By Ken DeLaat
Cokie Roberts, who passed away today at the much too young age of 75 was a personal hero.
She, far more than anyone I see on the media landscape these days, was a true journalist. An unassuming and seemingly fearless commentator who teemed with integrity and could be trusted to deliver accurate accounts of the goings on at one of the most screamingly elusive and evasive institutions in our land, Congress.
A few years back she spoke at the January Series, the Calvin College annual winter gift to us all that is broadcast live at the Dogwood Center. One glimpse at the schedule that year and I knew that whatever else was going on in my life that day could wait because my behind was going to be in a good seat to hear her presentation.

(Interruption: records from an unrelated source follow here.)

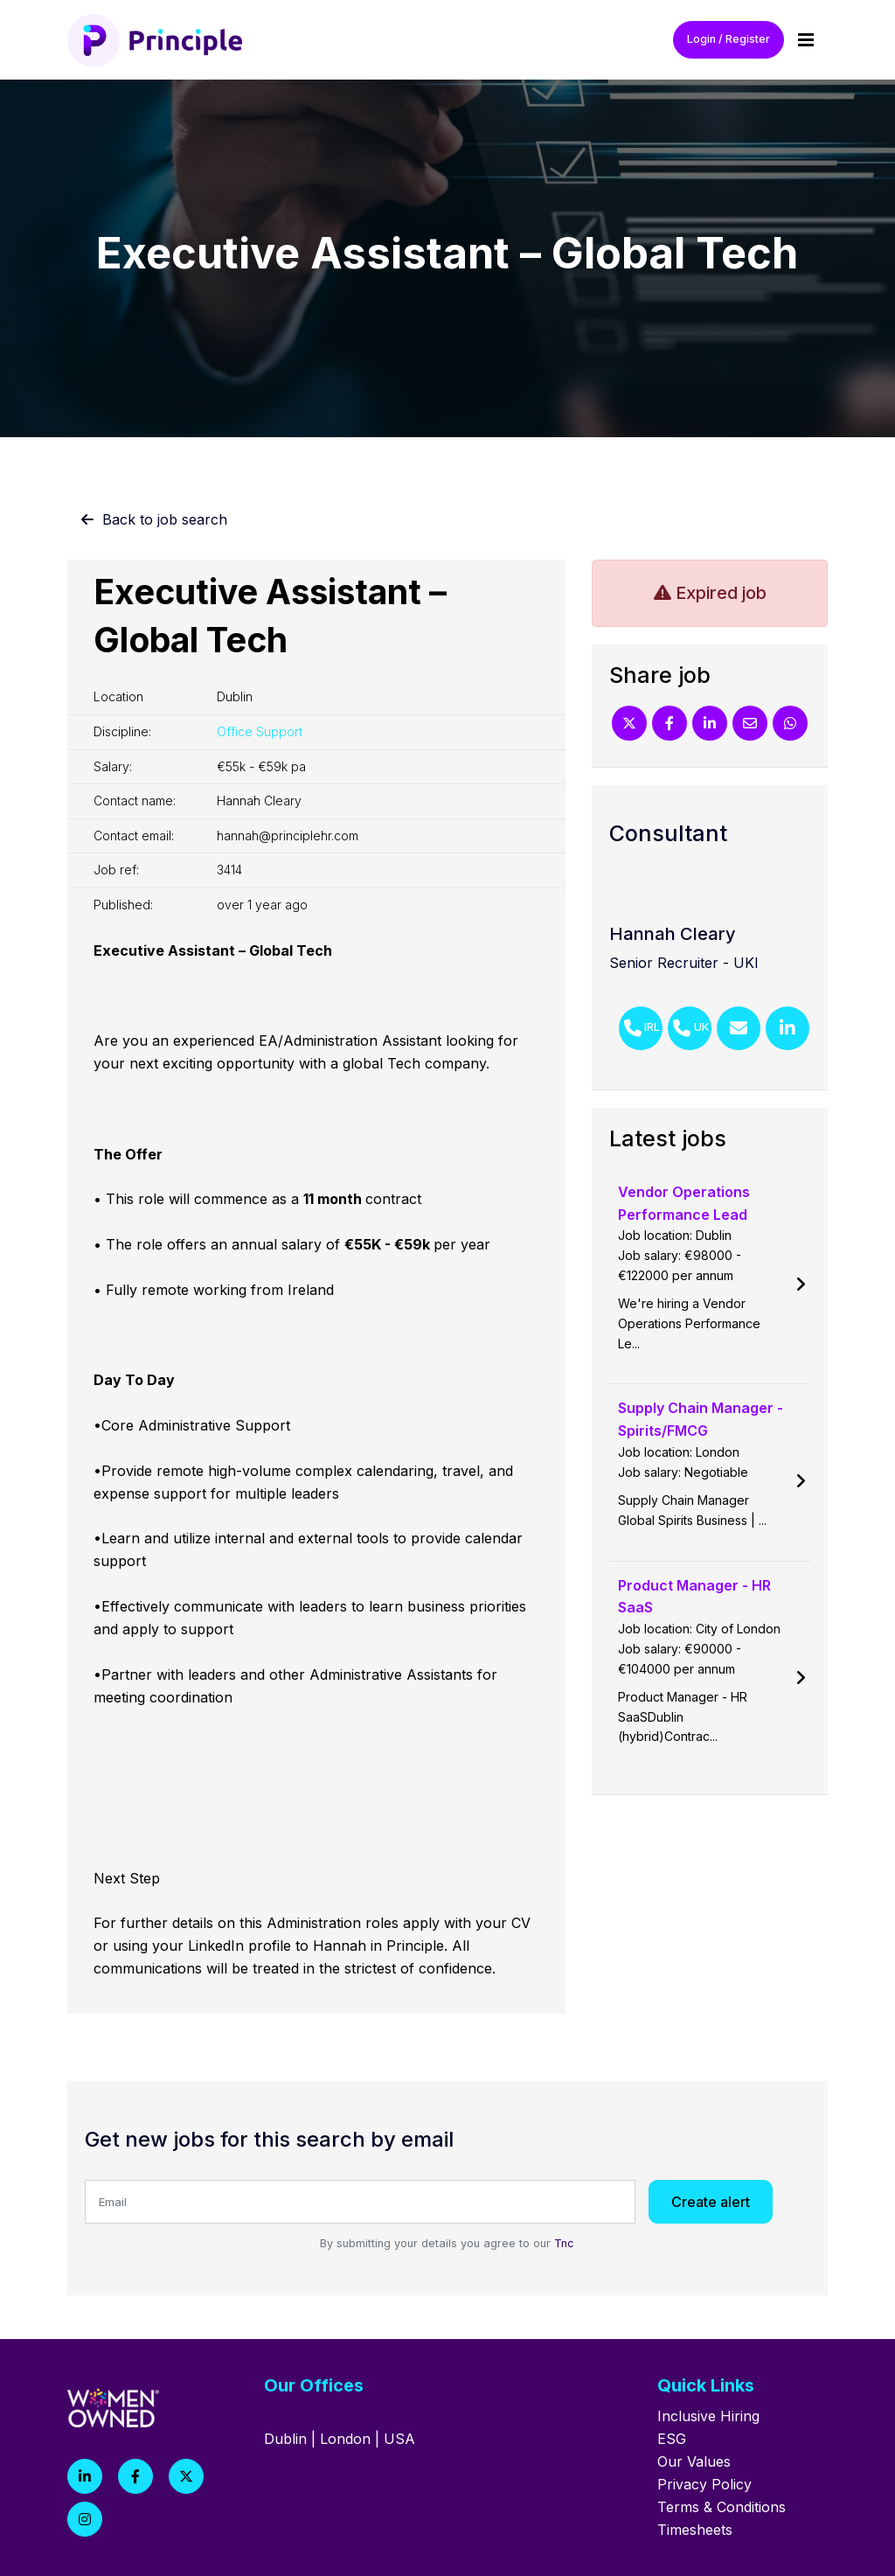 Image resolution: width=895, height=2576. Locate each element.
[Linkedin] (709, 723)
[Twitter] (629, 723)
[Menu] (806, 40)
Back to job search (164, 519)
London (345, 2438)
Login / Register (728, 38)
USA (399, 2438)
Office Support (259, 731)
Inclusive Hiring (708, 2416)
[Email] (749, 723)
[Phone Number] (641, 1028)
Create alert (710, 2201)
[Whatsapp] (790, 723)
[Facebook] (669, 723)
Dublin (285, 2438)
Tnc (564, 2243) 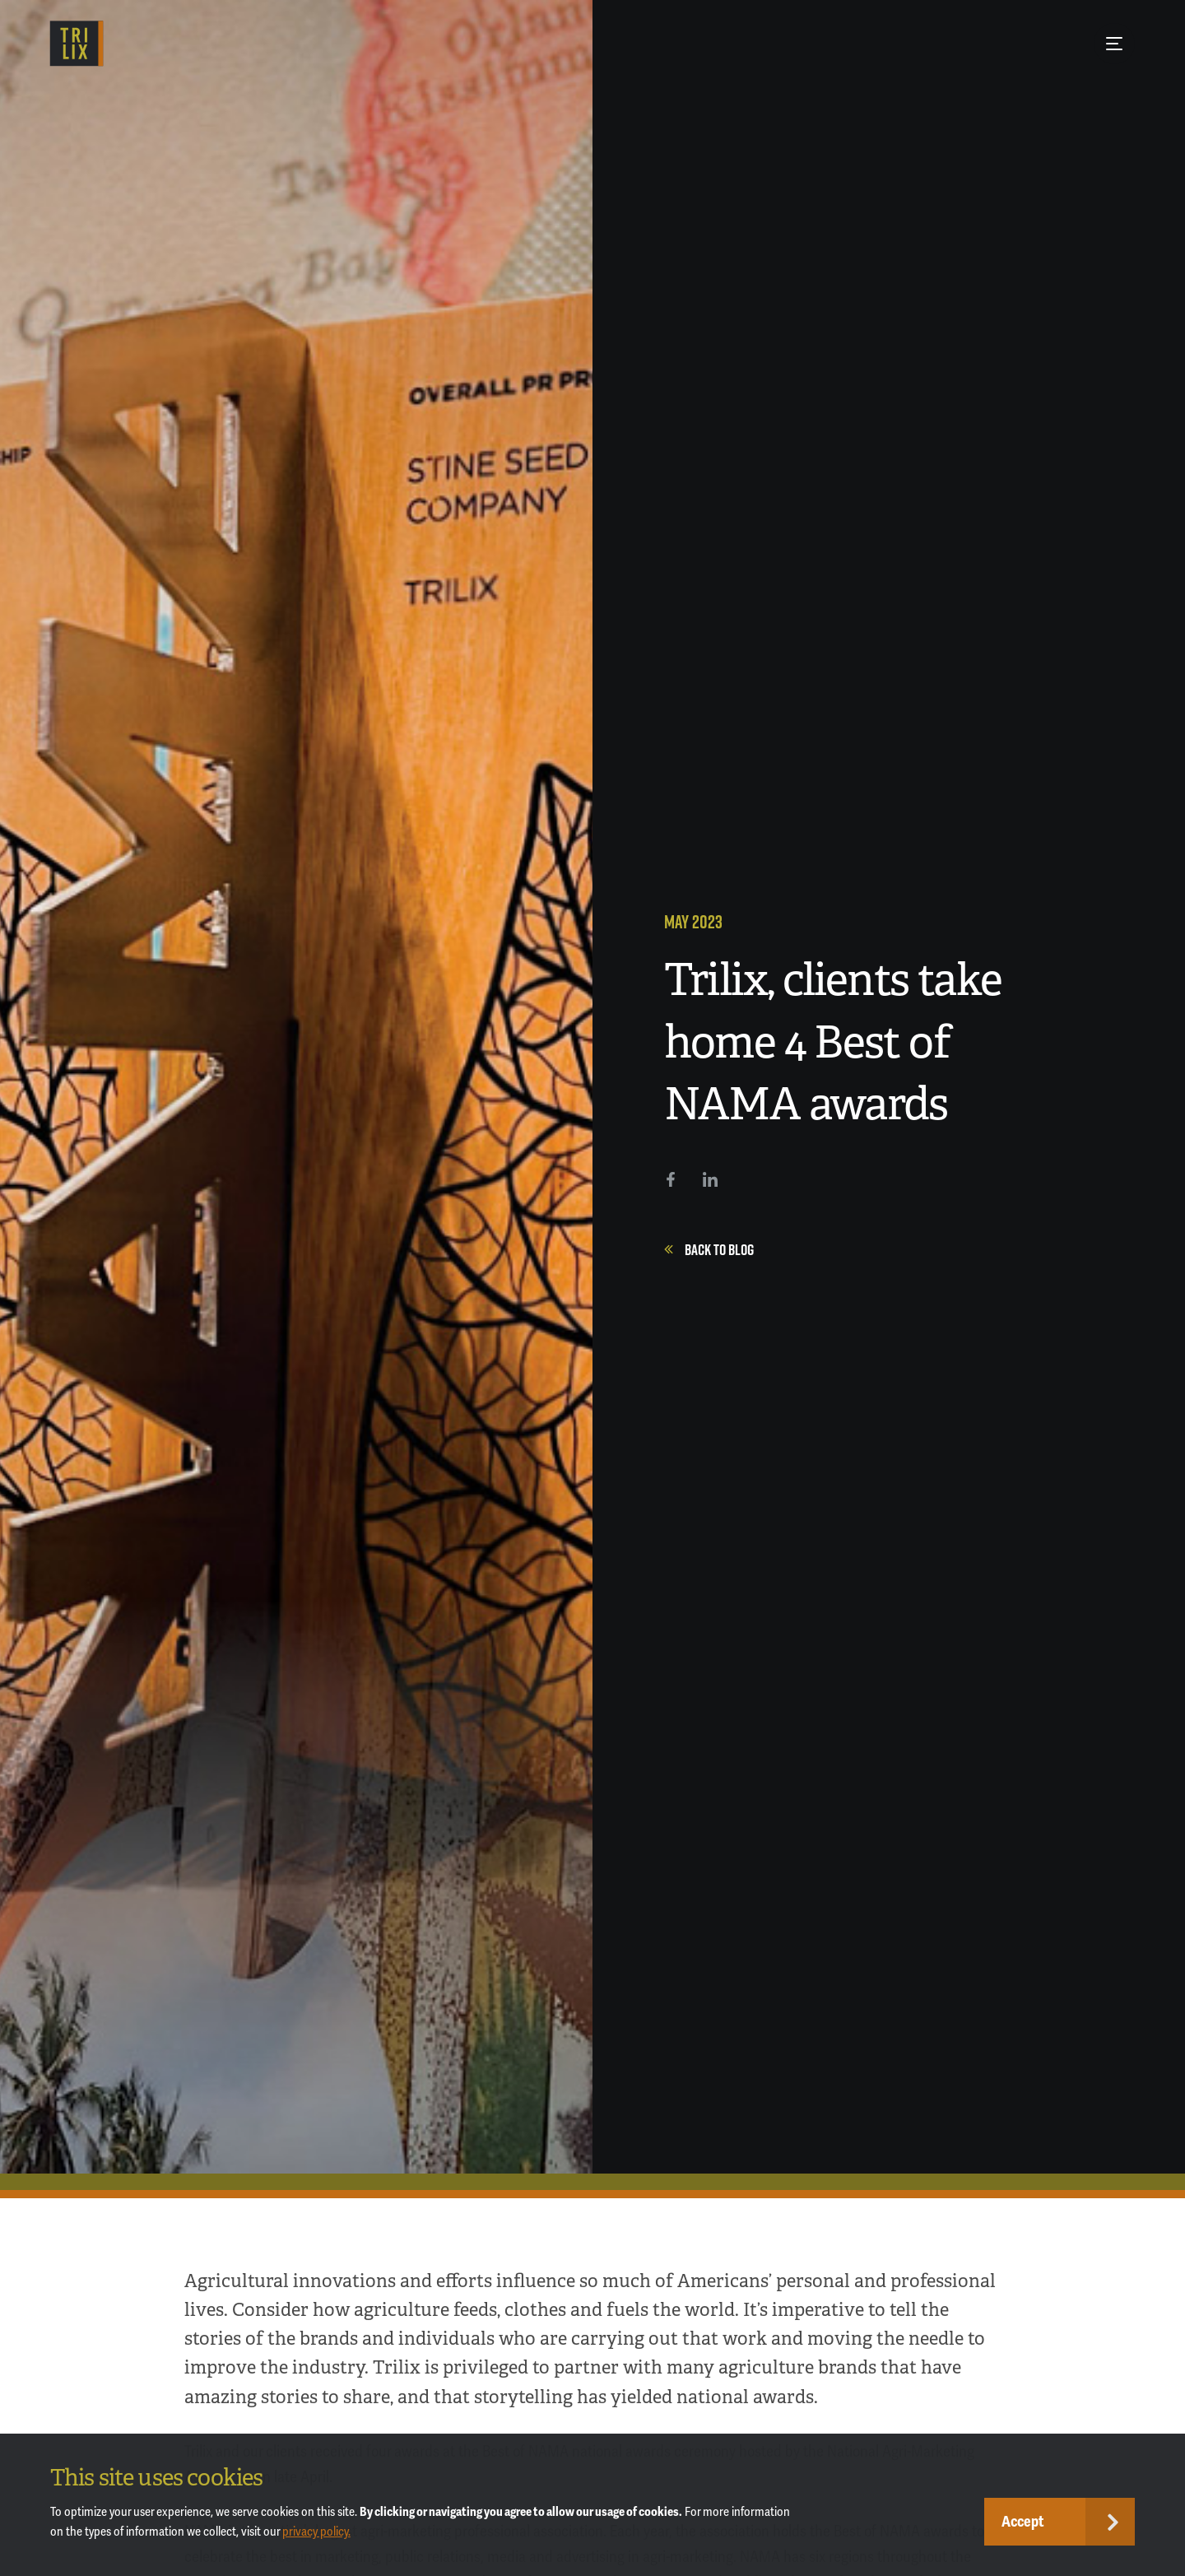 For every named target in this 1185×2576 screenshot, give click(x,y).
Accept (1022, 2522)
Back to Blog (709, 1249)
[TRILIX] (77, 44)
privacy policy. (316, 2531)
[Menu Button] (1114, 43)
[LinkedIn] (710, 1179)
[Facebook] (670, 1179) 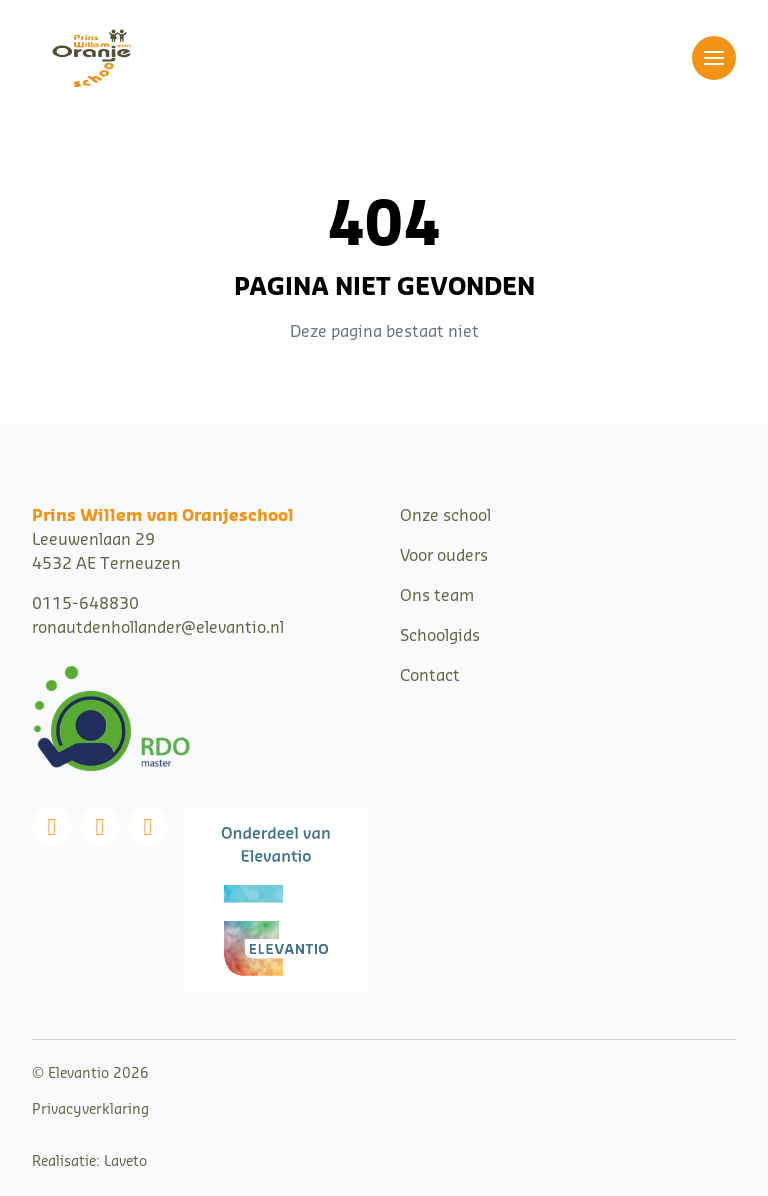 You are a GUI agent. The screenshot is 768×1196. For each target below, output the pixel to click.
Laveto (125, 1162)
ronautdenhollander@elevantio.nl (158, 628)
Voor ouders (444, 556)
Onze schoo (443, 516)
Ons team (437, 596)
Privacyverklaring (90, 1110)
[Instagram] (100, 827)
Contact (430, 676)
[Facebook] (52, 827)
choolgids (444, 636)
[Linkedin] (148, 827) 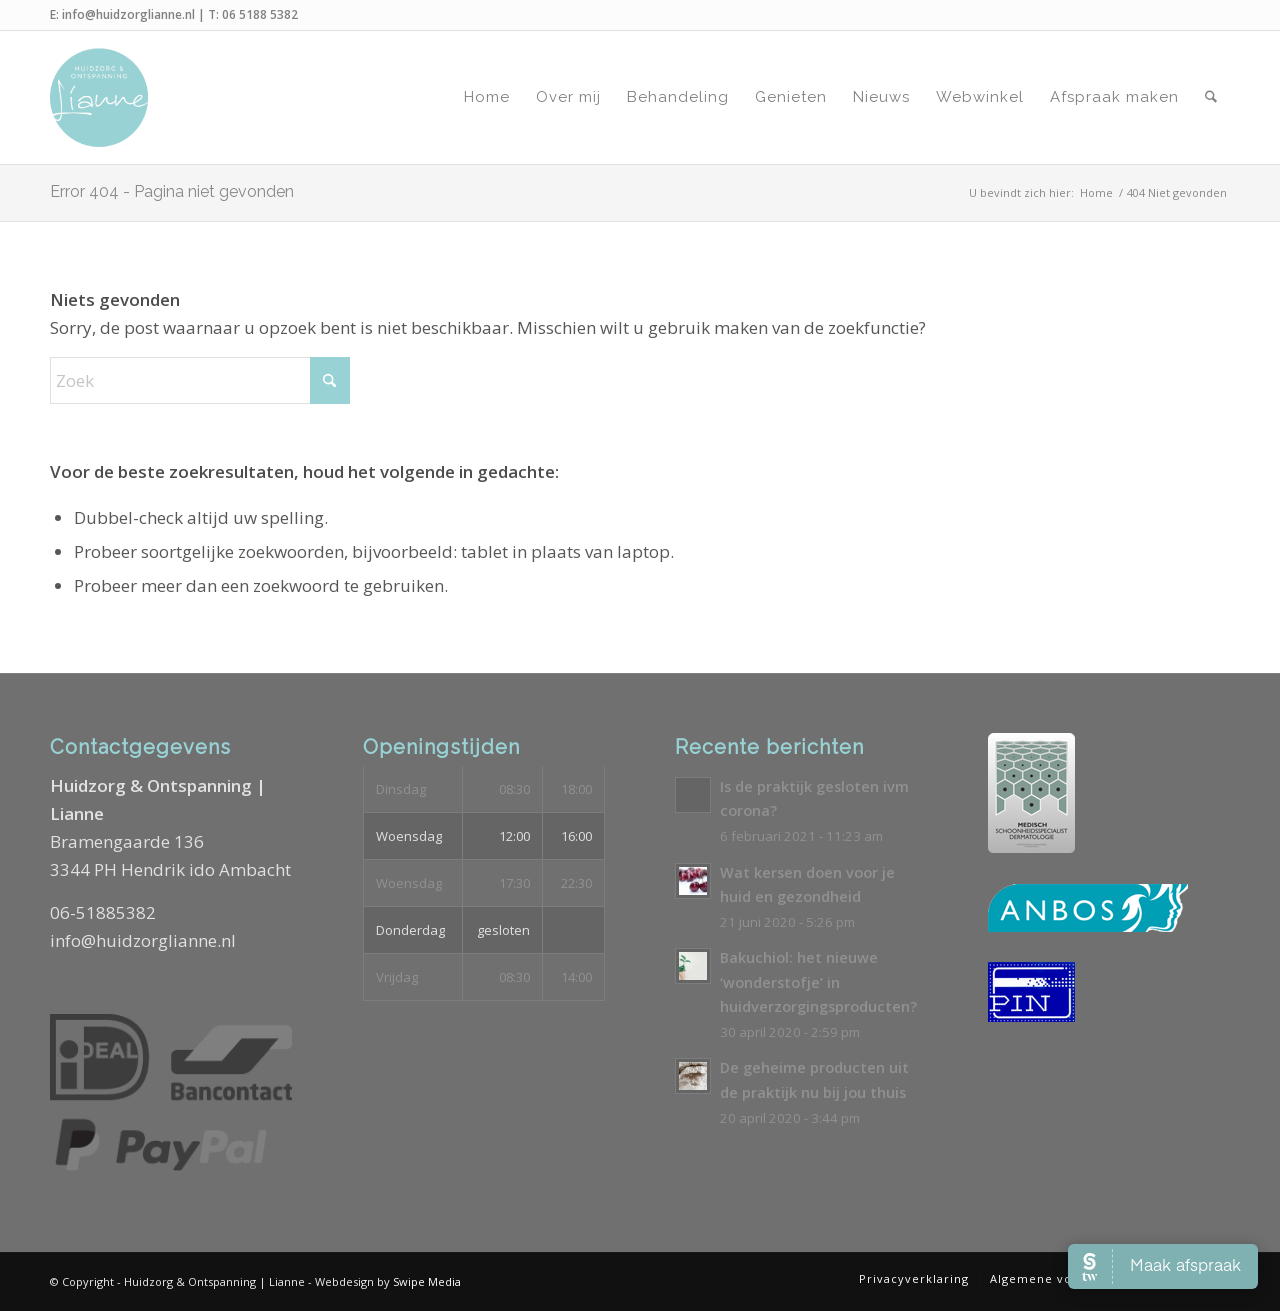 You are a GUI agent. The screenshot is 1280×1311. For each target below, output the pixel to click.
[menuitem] (487, 97)
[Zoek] (1211, 97)
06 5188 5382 (260, 14)
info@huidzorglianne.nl (128, 14)
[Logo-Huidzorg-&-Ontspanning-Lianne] (99, 97)
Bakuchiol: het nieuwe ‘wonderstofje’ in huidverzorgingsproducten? (818, 982)
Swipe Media (427, 1281)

And she was, most assuredly, not disappointing.
Roberts was candid, funny, and unafraid to be opinionated yet refraining from being unnecessarily unkind. She called out politicians and expressed her frustration at seeing how they were focused on sustained incumbency rather than any real problem solving.
And her wealth of historical knowledge provided an odd sense of relief when she said that today’s political divisiveness is perhaps not the worst our country has faced, referencing the 1850’s and the caning of a senator in the halls of Congress by a member of the house incensed at being referred to in a speech by the canee as 'an imbecile who held slavery as his harlot' among other things.
She reminded us, however, that the era she spoke of ended in Civil War.
Roberts spoke of her deeply rooted Catholic faith and had 2 years prior written a book with her husband about their 40+ year marriage and how they incorporated her Catholicism and his Judaism into an interfaith melding of both in celebration and worship.
I left impressed even more by the woman I had long admired.
During elections Roberts occasionally made appearances on one of the network news stations among the cadre of regular correspondents who always seem to clamor for the clever word or searing speculative thought. Her responses were always like a breath of fresh air arriving in a much too stuffy room. Marked by clarity, insight and a boatload of inside info she radiated competence and the others paled in comparison through no doing of her own other than being who she was.
A journalist...a consummate correspondent.
She was a sheer delight to listen to over the years and will be greatly missed.
Thank you Ms. Roberts.
And well done, Ma’am. Well done indeed.